→ **EXERCISE DETAILS**:
In the data below, find every line that has the string "กอาช", and copy it.
+++ RECORDS SUPPLIED +++
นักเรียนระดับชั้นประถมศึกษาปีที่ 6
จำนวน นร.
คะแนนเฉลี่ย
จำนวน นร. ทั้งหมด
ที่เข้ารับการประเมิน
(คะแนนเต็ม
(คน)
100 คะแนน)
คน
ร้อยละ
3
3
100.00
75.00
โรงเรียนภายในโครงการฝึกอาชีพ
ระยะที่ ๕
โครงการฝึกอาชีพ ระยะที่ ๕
+++
→ **ANSWER BELOW**:
โรงเรียนภายในโครงการฝึกอาชีพ
โครงการฝึกอาชีพ ระยะที่ ๕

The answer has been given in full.